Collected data
========

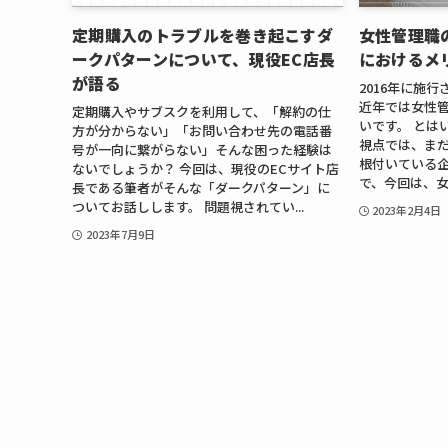
定期購入のトラブルを巻き起こすダ
女性管理職
ークパターンについて、現役EC店長
におけるメ
が語る
2016年に施
近年では女性
定期購入やサブスクを利用して、「解約の仕
いです。 とは
方が分からない」「お問い合わせ先の電話番
視点では、ま
号が一向に繋がらない」そんな困った経験は
根付いている企
ないでしょうか？ 今回は、現役のECサイト店
で、今回は、女
長である筆者がそんな「ダークパターン」に
ついてお話しします。 問題視されてい...
2023年2月4日
2023年7月9日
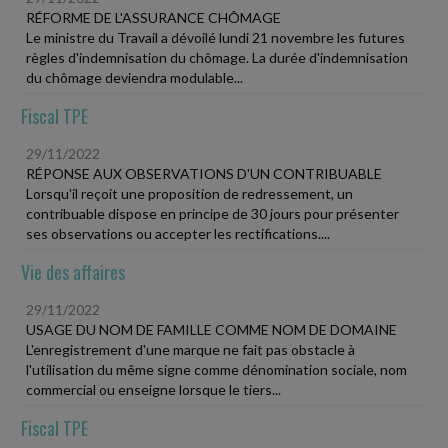
RÉFORME DE L'ASSURANCE CHÔMAGE
Le ministre du Travail a dévoilé lundi 21 novembre les futures
règles d'indemnisation du chômage. La durée d'indemnisation
du chômage deviendra modulable...
Fiscal TPE
29/11/2022
RÉPONSE AUX OBSERVATIONS D'UN CONTRIBUABLE
Lorsqu'il reçoit une proposition de redressement, un
contribuable dispose en principe de 30 jours pour présenter
ses observations ou accepter les rectifications....
Vie des affaires
29/11/2022
USAGE DU NOM DE FAMILLE COMME NOM DE DOMAINE
L'enregistrement d'une marque ne fait pas obstacle à
l'utilisation du même signe comme dénomination sociale, nom
commercial ou enseigne lorsque le tiers...
Fiscal TPE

========

Extract the part of the records that opens with the line containing "ついてお話しします。 問題視されてい..." and closes with the line containing "USAGE DU NOM DE FAMILLE COMME NOM DE DOMAINE". Take only those lines, exactly, and no pictures.

ついてお話しします。 問題視されてい...
2023年2月4日
2023年7月9日
RÉFORME DE L'ASSURANCE CHÔMAGE
Le ministre du Travail a dévoilé lundi 21 novembre les futures
règles d'indemnisation du chômage. La durée d'indemnisation
du chômage deviendra modulable...
Fiscal TPE
29/11/2022
RÉPONSE AUX OBSERVATIONS D'UN CONTRIBUABLE
Lorsqu'il reçoit une proposition de redressement, un
contribuable dispose en principe de 30 jours pour présenter
ses observations ou accepter les rectifications....
Vie des affaires
29/11/2022
USAGE DU NOM DE FAMILLE COMME NOM DE DOMAINE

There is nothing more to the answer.